日本国内の人材に関して入居企業様のお話を伺っていると、海外のオペレーションの経験を重要視している会社が多いと感じます。今は国籍で区別しないグローバルな仕事のスタイルがスタンダードになりつつあるかと思います。国際的な人材を育てていくという意味でも、海外事業を経験することで人材育成を図っていただけるのではないでしょうか。
海外進出というと英語力が必要という声もありますが、ネイティブのように英語が話せるようになる必要は、ごく一部の役職以外はないかと思います。私自身海外で仕事をしていく中で、発音や語彙の問題よりも、コミュニケーション能力やプレゼンテーション能力のほうが重要だと実感しています。語学力だけを見て人選するよりも、バランス能力に長けた人材のほうが適切な場合もあると思います。

今後の方向性

ーーアマタ・コーポレーションさんの今後の方向性を教えて下さい。

工業団地の開発を長年進めてまいりましたが、今後の発展性を重視し、工業インフラの拡張を進めつつ、都市開発も同時進行で行っています。
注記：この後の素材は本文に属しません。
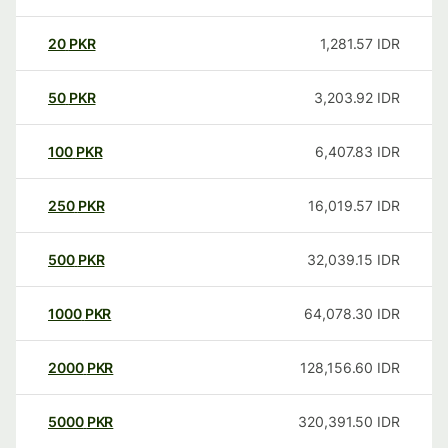
20
PKR
1,281.57
IDR
50
PKR
3,203.92
IDR
100
PKR
6,407.83
IDR
250
PKR
16,019.57
IDR
500
PKR
32,039.15
IDR
1000
PKR
64,078.30
IDR
2000
PKR
128,156.60
IDR
5000
PKR
320,391.50
IDR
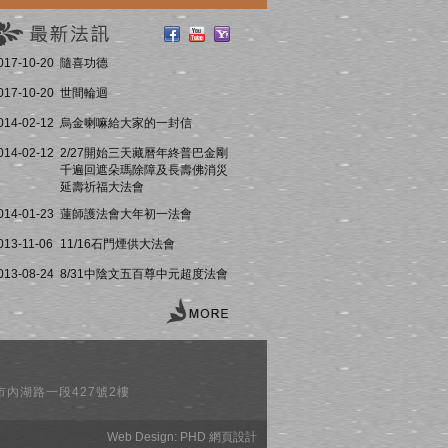
017-10-20
隨喜功德
017-10-20
世間輪迴
014-02-12
烏金喇嘛給大家的一封信
014-02-12
2/27開始三天藏曆年終普巴金剛
千遍回遮朵瑪除障及長壽佛消災
延壽祈福大法會
014-01-23
蓮師護法會大年初一法會
013-11-06
11/16石門煙供大法會
013-08-24
8/31中陰文五百尊中元超度法會
址: 台北市內湖路一段427號2樓
Web Design:
PHD 網頁設計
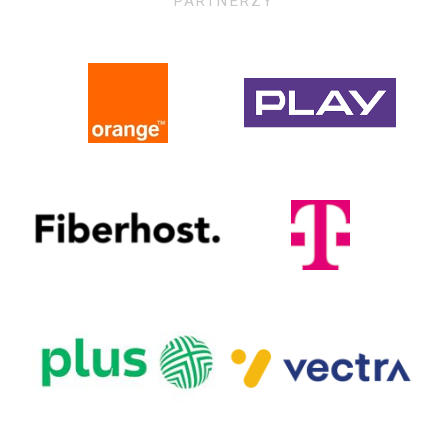
PARTNERZY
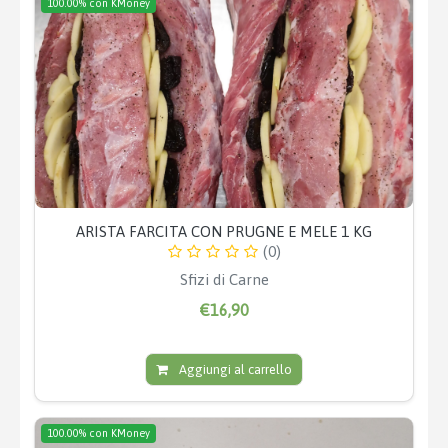
100.00% con KMoney
ARISTA FARCITA CON PRUGNE E MELE 1 KG
(0)
Sfizi di Carne
€16,90
Aggiungi al carrello
100.00% con KMoney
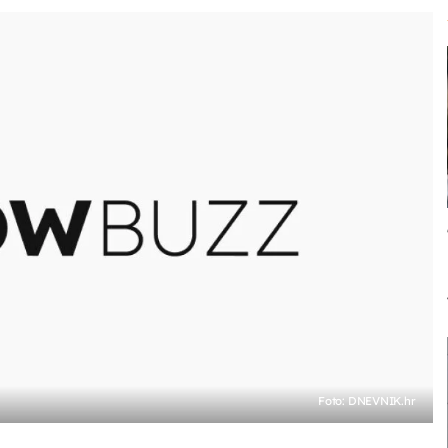
Foto: DNEVNIK.hr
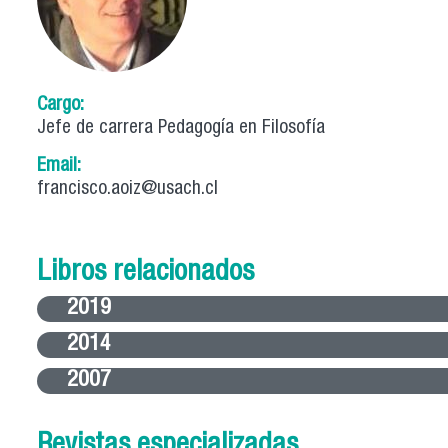
Cargo:
Jefe de carrera Pedagogía en Filosofía
Email:
francisco.aoiz@usach.cl
Libros relacionados
2019
2014
2007
Revistas especializadas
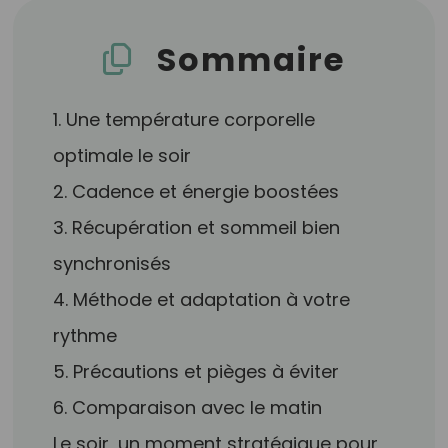
Sommaire
1. Une température corporelle
optimale le soir
2. Cadence et énergie boostées
3. Récupération et sommeil bien
synchronisés
4. Méthode et adaptation à votre
rythme
5. Précautions et pièges à éviter
6. Comparaison avec le matin
Le soir, un moment stratégique pour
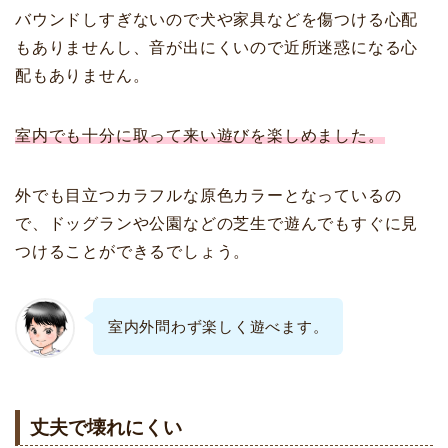
バウンドしすぎないので犬や家具などを傷つける心配
もありませんし、音が出にくいので近所迷惑になる心
配もありません。
室内でも十分に取って来い遊びを楽しめました。
外でも目立つカラフルな原色カラーとなっているの
で、ドッグランや公園などの芝生で遊んでもすぐに見
つけることができるでしょう。
室内外問わず楽しく遊べます。
丈夫で壊れにくい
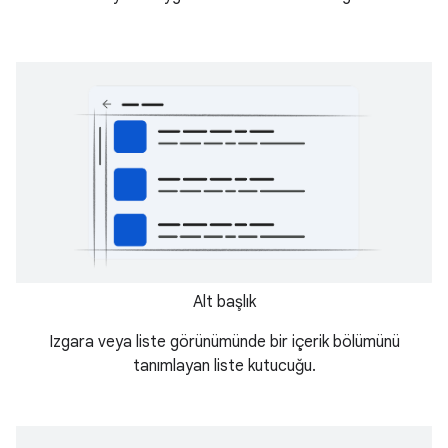
Alt başlık
Izgara veya liste görünümünde bir içerik bölümünü
tanımlayan liste kutucuğu.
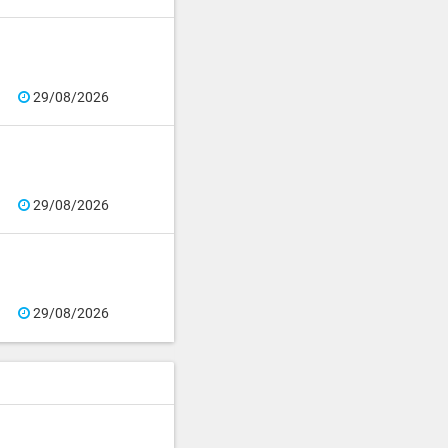
29/08/2026
29/08/2026
29/08/2026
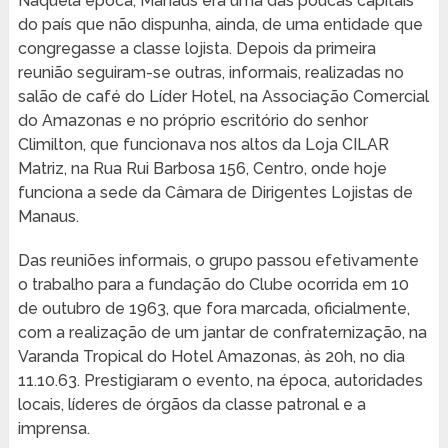
Naquela época, Manaus era uma das poucas capitais
do país que não dispunha, ainda, de uma entidade que
congregasse a classe lojista. Depois da primeira
reunião seguiram-se outras, informais, realizadas no
salão de café do Líder Hotel, na Associação Comercial
do Amazonas e no próprio escritório do senhor
Climilton, que funcionava nos altos da Loja CILAR
Matriz, na Rua Rui Barbosa 156, Centro, onde hoje
funciona a sede da Câmara de Dirigentes Lojistas de
Manaus.
Das reuniões informais, o grupo passou efetivamente
o trabalho para a fundação do Clube ocorrida em 10
de outubro de 1963, que fora marcada, oficialmente,
com a realização de um jantar de confraternização, na
Varanda Tropical do Hotel Amazonas, às 20h, no dia
11.10.63. Prestigiaram o evento, na época, autoridades
locais, líderes de órgãos da classe patronal e a
imprensa.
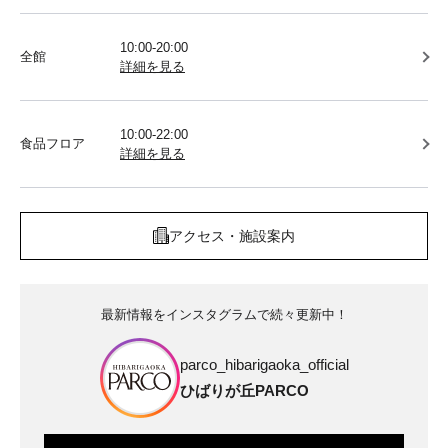
10:00-20:00
全館
詳細を見る
10:00-22:00
食品フロア
詳細を見る
アクセス・施設案内
最新情報をインスタグラムで続々更新中！
parco_hibarigaoka_official
ひばりが丘PARCO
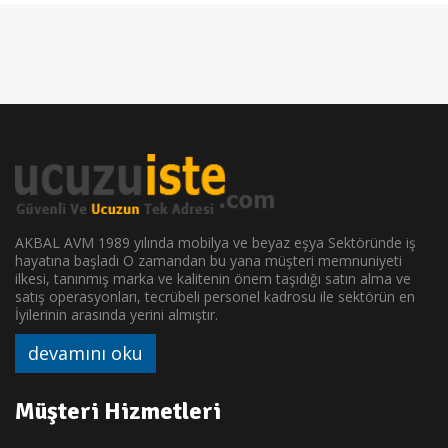
AKBAL AVM 1989 yılında mobilya ve beyaz eşya Sektöründe iş
hayatına başladı O zamandan bu yana müşteri memnuniyeti
ilkesi, tanınmış marka ve kalitenin önem taşıdığı satın alma ve
satış operasyonları, tecrübeli personel kadrosu ile sektörün en
İyilerinin arasında yerini almıştır.
devamını oku
Müşteri Hizmetleri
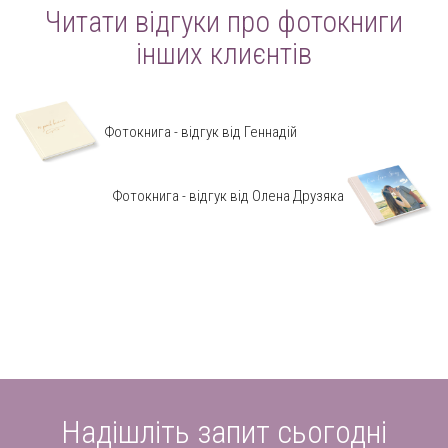
Читати відгуки про фотокниги
інших клиєнтів
Фотокнига - відгук від Геннадій
Фотокнига - відгук від Олена Друзяка
Надішліть запит сьогодні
工業団地から工業都市、さらにはスマートシティへと転換するべく開発を進めているところです。今後は弊社がスマートシティに必要なプラットフォームを整備し、そこに投資いただく企業を誘致していくという段階に入ります。そして、現在グループ全体で100km2という開発面積を700km2規模にまで拡大していく計画です。

ーーぜひASEANの製造業を盛り上げていっていただければと思います。

もしASEANの国への進出をご検討の方や、現状を知りたいという中小企業の方、ご連絡をいただければと思います!

編集後記

取材させていただいたアマタサービスセンターの近くには大規模病院とゴルフ場、ニッコーホテル、日本食レストランなどがあり、整然と整備された町並みです。日本食レストランはまるで日本にいるかのような雰囲気で、周りのお客様もほぼ日本人でした。 周りでは、「あ、xxさんお久しぶりです。こんにちは」といった日本語が聞かれます。しかしお互いの業種や業態は全然別の人たちが同じ日本食レストランで挨拶している様子はむしろ日本ではあまり見られない気がしました。

須藤さんのお子さんは現在日本人学校に通っておられるそうです。

バンコク日本人学校には小学校から中学校まで合計2000名を超えるお子さんが通っておられるそうで、小学一年生のクラスはなんと全部で14クラスもあるんだそうです。90%の生徒は送迎バスでの通学で、100台を超えるバスで毎日送迎されているそうです。

須藤さんによれば、中学校までは日本人学校がありますが、高校からは日本人学校がないのだそうで、高校進学のときにどうするのかが課題なのだそうです。

タイに居住されている方々には現地なりの課題があるのだなと感じました。